Those limits were set in 1997 — and have never been adjusted for inflation.
According to the Congressional Research Service, if those thresholds had simply tracked average home price appreciation between 1998 and 2025, they would now stand at approximately $720,000 for single filers and $1,440,000 for married couples. Even adjusting only for general economic inflation (using the GDP deflator), the figures would be closer to $457,000 and $913,000 respectively.
The median home price in the United States has nearly tripled since 1997.
The "Lock-In Effect": What the Data Shows
The National Association of Realtors released a 2025 analysis estimating that approximately 29 million homeowners — roughly 34% of all owners — may already have accumulated gains exceeding the $250,000 single-filer threshold. Another 8 million are estimated to be above the $500,000 married-couple limit.
This dynamic has a name: economists and housing researchers call it the "lock-in effect." When the potential tax bill from selling a home is large enough, many owners choose not to sell — even when their circumstances would otherwise prompt a move. Seniors looking to downsize, families relocating for work, and long-time owners wanting to access their equity are among those most affected.
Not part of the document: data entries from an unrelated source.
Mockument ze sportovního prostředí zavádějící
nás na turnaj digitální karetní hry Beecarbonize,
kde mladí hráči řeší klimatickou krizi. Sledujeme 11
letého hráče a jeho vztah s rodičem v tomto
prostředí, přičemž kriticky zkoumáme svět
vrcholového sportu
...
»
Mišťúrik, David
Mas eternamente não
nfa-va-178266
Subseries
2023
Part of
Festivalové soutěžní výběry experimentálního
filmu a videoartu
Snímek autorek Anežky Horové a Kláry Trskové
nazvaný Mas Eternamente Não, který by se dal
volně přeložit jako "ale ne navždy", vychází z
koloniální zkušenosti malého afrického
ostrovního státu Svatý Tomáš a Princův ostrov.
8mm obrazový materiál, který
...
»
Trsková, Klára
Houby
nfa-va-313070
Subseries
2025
Researchers at the Bipartisan Policy Center and the Budget Lab at Yale have noted that those most likely to exceed the caps tend to be longer-term homeowners in markets where prices have appreciated significantly — a category that spans many geographic areas and income levels, though it skews toward higher net worth.
The U.S. housing supply gap stood at an estimated 4.03 million homes in 2025, according to Realtor.com — up from 3.8 million the year before. Some housing economists have suggested that reform of the capital gains exclusion could unlock additional inventory, though analysts differ on the magnitude of that effect.
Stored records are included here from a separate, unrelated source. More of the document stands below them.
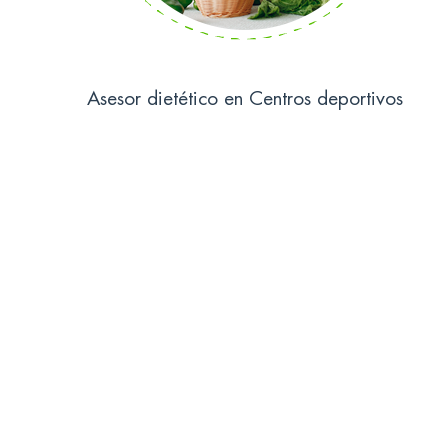
Asesor dietético en Centros deportivos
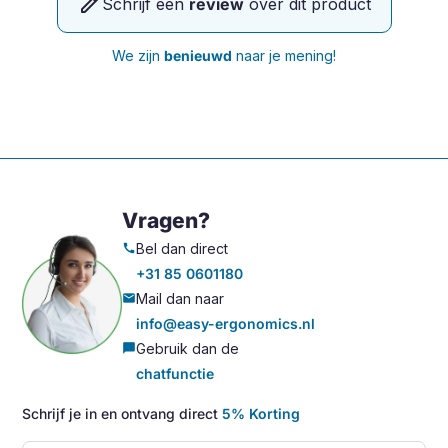
edit
Schrijf een
review
over dit product
We zijn
benieuwd
naar je mening!
Vragen?
Bel dan direct
call
+31 85 0601180
Mail dan naar
mail
info@easy-ergonomics.nl
Gebruik dan de
chat_bubble
chatfunctie
Schrijf je in en ontvang direct
5% Korting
What Congress Is Considering
Two pieces of legislation in the current 119th Congress (2025–2026) address this issue, each with a different approach.
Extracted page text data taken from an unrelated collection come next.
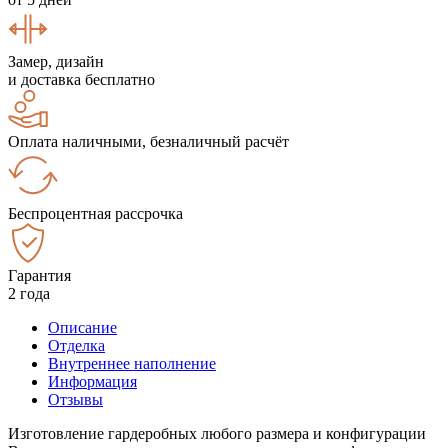
Замер, дизайн
и доставка бесплатно
Оплата наличными, безналичный расчёт
Беспроцентная рассрочка
Гарантия
2 года
Описание
Отделка
Внутреннее наполнение
Информация
Отзывы
Изготовление гардеробных любого размера и конфигурации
The More Homes on the Market Act (H.R. 1340 / S. 3332)
Introduced in February 2025 by Rep. Jimmy Panetta (D-CA) and Rep. Mike Kelly (R-PA) — members of the House Ways and Means Committee — this bill would double the existing exclusion limits to $500,000 for single filers and $1 million for married couples filing jointly. It would also index those amounts annually to inflation going forward, so the thresholds would keep pace with the cost of living.
The House bill has attracted 94 co-sponsors — 58 Democrats and 36 Republicans — as of early 2026, according to Congress.gov tracking. A companion Senate bill (S. 3332) was introduced by Sen. John Cornyn (R-TX) and is backed by Sens. Michael Bennet (D-CO), Adam Schiff (D-CA), Mark Kelly (D-AZ), John Barrasso (R-WY), and Steve Daines (R-MT).
Both the House and Senate versions of this legislation have been referred to their respective tax-writing committees — the House Ways and Means Committee and the Senate Finance Committee — where they remain pending.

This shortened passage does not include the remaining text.